*Material to process:*
══════

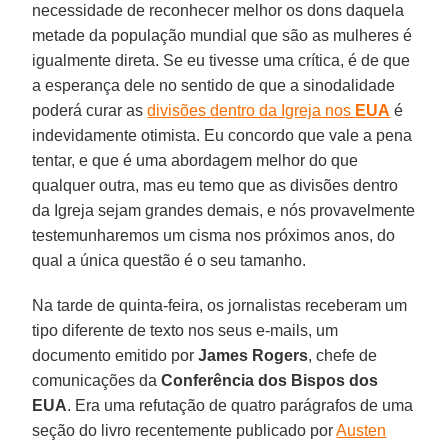
necessidade de reconhecer melhor os dons daquela
metade da população mundial que são as mulheres é
igualmente direta. Se eu tivesse uma crítica, é de que
a esperança dele no sentido de que a sinodalidade
poderá curar as
divisões dentro da Igreja nos
EUA
é
indevidamente otimista. Eu concordo que vale a pena
tentar, e que é uma abordagem melhor do que
qualquer outra, mas eu temo que as divisões dentro
da Igreja sejam grandes demais, e nós provavelmente
testemunharemos um cisma nos próximos anos, do
qual a única questão é o seu tamanho.
Na tarde de quinta-feira, os jornalistas receberam um
tipo diferente de texto nos seus e-mails, um
documento emitido por
James Rogers
, chefe de
comunicações da
Conferência dos Bispos dos
EUA
. Era uma refutação de quatro parágrafos de uma
seção do livro recentemente publicado por
Austen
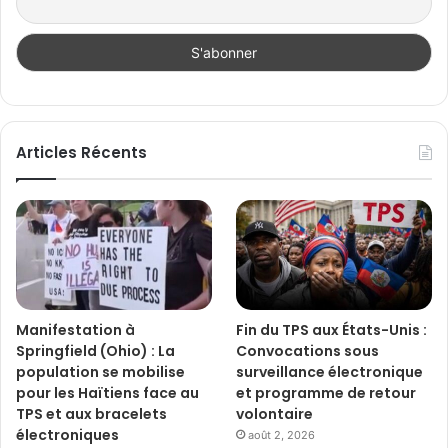
Articles Récents
Manifestation à
Fin du TPS aux États-Unis :
Springfield (Ohio) : La
Convocations sous
population se mobilise
surveillance électronique
pour les Haïtiens face au
et programme de retour
TPS et aux bracelets
volontaire
électroniques
août 2, 2026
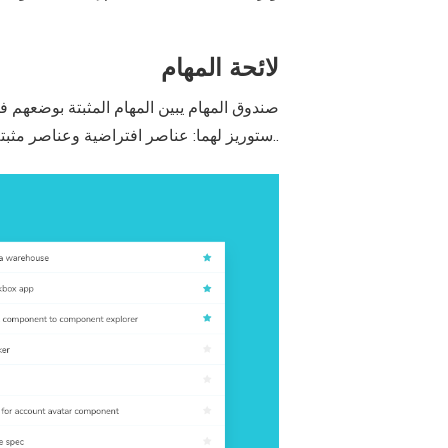
لائحة المهام
صندوق المهام يبين المهام المثبتة بوضعهم فو
.ستوريز لهما: عناصر افتراضية وعناصر مثبتة.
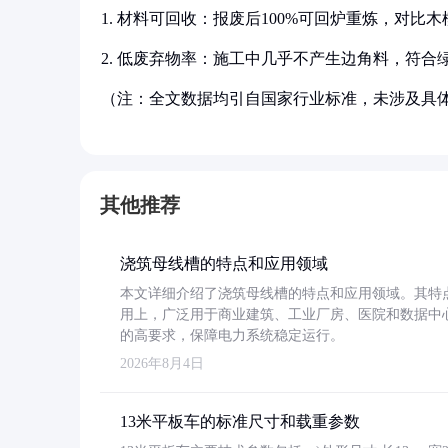
1. 材料可回收：报废后100%可回炉重炼，对比
2. 低废弃物率：施工中几乎不产生边角料，符合绿色建
（注：全文数据均引自国家行业标准，未涉及具
其他推荐
浇筑母线槽的特点和应用领域
本文详细介绍了浇筑母线槽的特点和应用领域。其特
用上，广泛用于商业建筑、工业厂房、医院和数据中
的高要求，保障电力系统稳定运行。
2026年8月4日
13米平板车的标准尺寸和载重参数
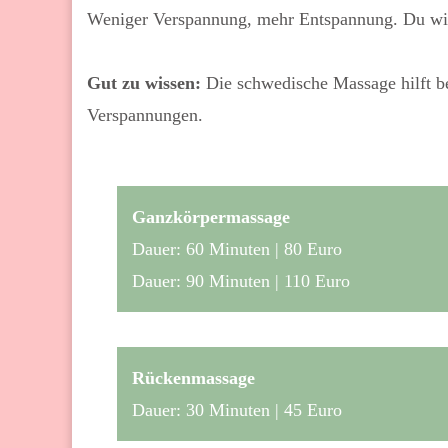
Weniger Verspannung, mehr Entspannung. Du wirs
Gut zu wissen:
Die schwedische Massage hilft b
Verspannungen.
Ganzkörpermassage
Dauer: 60 Minuten | 80 Euro
Dauer: 90 Minuten | 110 Euro
Rückenmassage
Dauer: 30 Minuten | 45 Euro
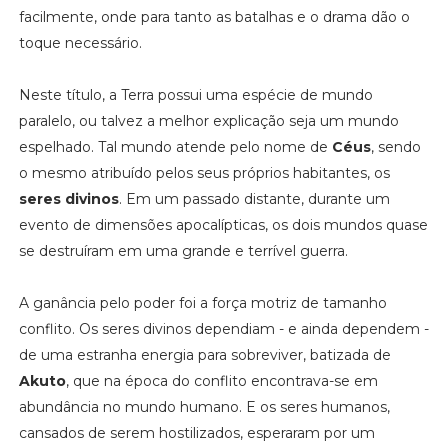
facilmente, onde para tanto as batalhas e o drama dão o
toque necessário.
Neste título, a Terra possui uma espécie de mundo
paralelo, ou talvez a melhor explicação seja um mundo
espelhado. Tal mundo atende pelo nome de
Céus
, sendo
o mesmo atribuído pelos seus próprios habitantes, os
seres divinos
. Em um passado distante, durante um
evento de dimensões apocalípticas, os dois mundos quase
se destruíram em uma grande e terrível guerra.
A ganância pelo poder foi a força motriz de tamanho
conflito. Os seres divinos dependiam - e ainda dependem -
de uma estranha energia para sobreviver, batizada de
Akuto
, que na época do conflito encontrava-se em
abundância no mundo humano. E os seres humanos,
cansados de serem hostilizados, esperaram por um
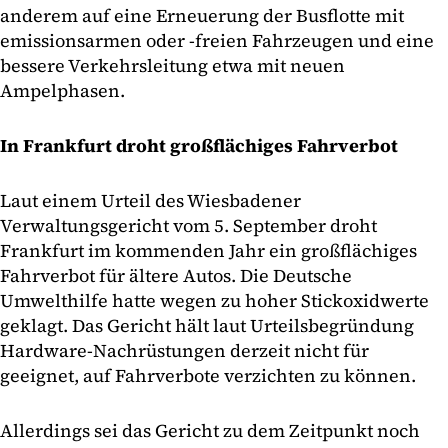
anderem auf eine Erneuerung der Busflotte mit
emissionsarmen oder -freien Fahrzeugen und eine
bessere Verkehrsleitung etwa mit neuen
Ampelphasen.
In Frankfurt droht großflächiges Fahrverbot
Laut einem Urteil des Wiesbadener
Verwaltungsgericht vom 5. September droht
Frankfurt im kommenden Jahr ein großflächiges
Fahrverbot für ältere Autos. Die Deutsche
Umwelthilfe hatte wegen zu hoher Stickoxidwerte
geklagt. Das Gericht hält laut Urteilsbegründung
Hardware-Nachrüstungen derzeit nicht für
geeignet, auf Fahrverbote verzichten zu können.
Allerdings sei das Gericht zu dem Zeitpunkt noch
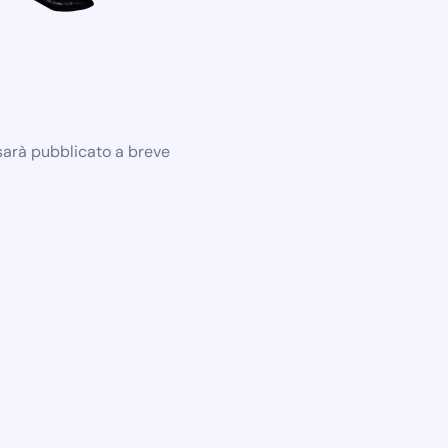
 sarà pubblicato a breve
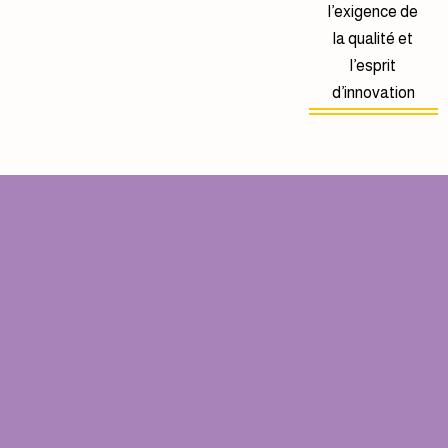
l’exigence de
la qualité et
l’esprit
d’innovation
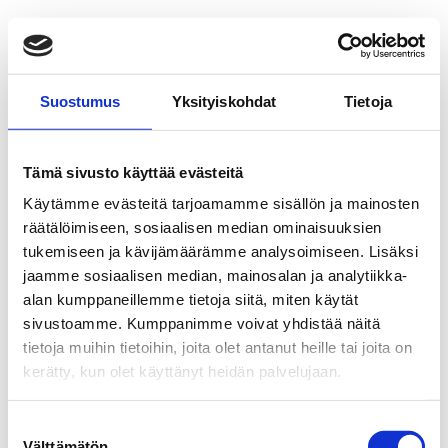
Suostumus
Yksityiskohdat
Tietoja
Tämä sivusto käyttää evästeitä
Käytämme evästeitä tarjoamamme sisällön ja mainosten
räätälöimiseen, sosiaalisen median ominaisuuksien
tukemiseen ja kävijämäärämme analysoimiseen. Lisäksi
jaamme sosiaalisen median, mainosalan ja analytiikka-
alan kumppaneillemme tietoja siitä, miten käytät
sivustoamme. Kumppanimme voivat yhdistää näitä
tietoja muihin tietoihin, joita olet antanut heille tai joita on
kerätty, kun olet käyttänyt heidän palvelujaan.
Suostumuksen
Välttämätön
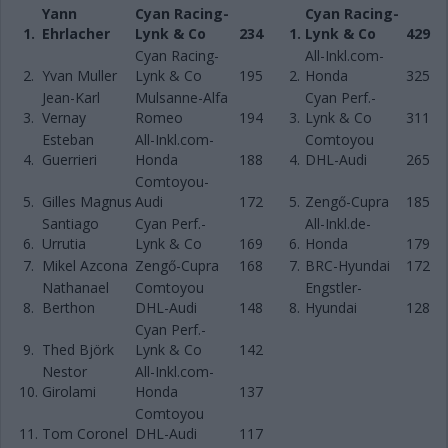
Yann
Cyan Racing-
Cyan Racing-
1.
Ehrlacher
Lynk & Co
234
1.
Lynk & Co
429
Cyan Racing-
All-Inkl.com-
2.
Yvan Muller
Lynk & Co
195
2.
Honda
325
Jean-Karl
Mulsanne-Alfa
Cyan Perf.-
3.
Vernay
Romeo
194
3.
Lynk & Co
311
Esteban
All-Inkl.com-
Comtoyou
4.
Guerrieri
Honda
188
4.
DHL-Audi
265
Comtoyou-
5.
Gilles Magnus
Audi
172
5.
Zengő-Cupra
185
Santiago
Cyan Perf.-
All-Inkl.de-
6.
Urrutia
Lynk & Co
169
6.
Honda
179
7.
Mikel Azcona
Zengő-Cupra
168
7.
BRC-Hyundai
172
Nathanael
Comtoyou
Engstler-
8.
Berthon
DHL-Audi
148
8.
Hyundai
128
Cyan Perf.-
9.
Thed Björk
Lynk & Co
142
Nestor
All-Inkl.com-
10.
Girolami
Honda
137
Comtoyou
11.
Tom Coronel
DHL-Audi
117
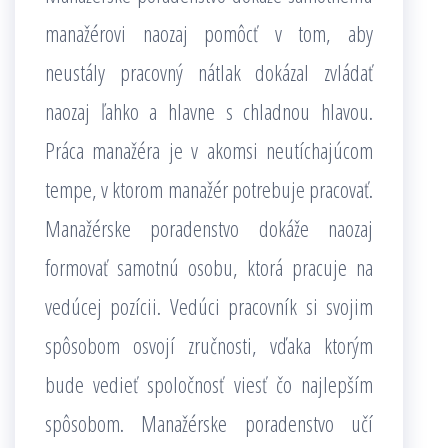
manažérovi naozaj pomôcť v tom, aby
neustály pracovný nátlak dokázal zvládať
naozaj ľahko a hlavne s chladnou hlavou.
Práca manažéra je v akomsi neutíchajúcom
tempe, v ktorom manažér potrebuje pracovať.
Manažérske poradenstvo dokáže naozaj
formovať samotnú osobu, ktorá pracuje na
vedúcej pozícii. Vedúci pracovník si svojim
spôsobom osvojí zručnosti, vďaka ktorým
bude vedieť spoločnosť viesť čo najlepším
spôsobom.
Manažérske poradenstvo učí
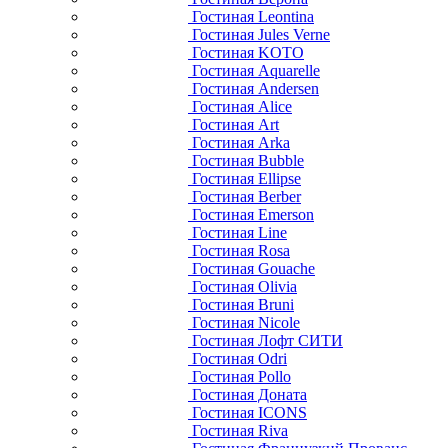
Гостиная Leontina
Гостиная Jules Verne
Гостиная KOTO
Гостиная Aquarelle
Гостиная Andersen
Гостиная Alice
Гостиная Art
Гостиная Arka
Гостиная Bubble
Гостиная Ellipse
Гостиная Berber
Гостиная Emerson
Гостиная Line
Гостиная Rosa
Гостиная Gouache
Гостиная Olivia
Гостиная Bruni
Гостиная Nicole
Гостиная Лофт СИТИ
Гостиная Odri
Гостиная Pollo
Гостиная Доната
Гостиная ICONS
Гостиная Riva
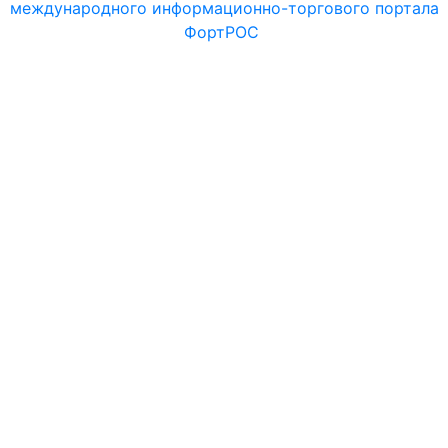
международного информационно-торгового портала
ФортРОС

══════

*Task:* Quote exactly the lines from the line that contains "Manažérske poradenstvo dokáže naozaj" through the last line of the listing, please, leaving out all pictures.

*Response:*
Manažérske poradenstvo dokáže naozaj
formovať samotnú osobu, ktorá pracuje na
vedúcej pozícii. Vedúci pracovník si svojim
spôsobom osvojí zručnosti, vďaka ktorým
bude vedieť spoločnosť viesť čo najlepším
spôsobom.
Manažérske poradenstvo učí
Гостиная Leontina
Гостиная Jules Verne
Гостиная KOTO
Гостиная Aquarelle
Гостиная Andersen
Гостиная Alice
Гостиная Art
Гостиная Arka
Гостиная Bubble
Гостиная Ellipse
Гостиная Berber
Гостиная Emerson
Гостиная Line
Гостиная Rosa
Гостиная Gouache
Гостиная Olivia
Гостиная Bruni
Гостиная Nicole
Гостиная Лофт СИТИ
Гостиная Odri
Гостиная Pollo
Гостиная Доната
Гостиная ICONS
Гостиная Riva
международного информационно-торгового портала
ФортРОС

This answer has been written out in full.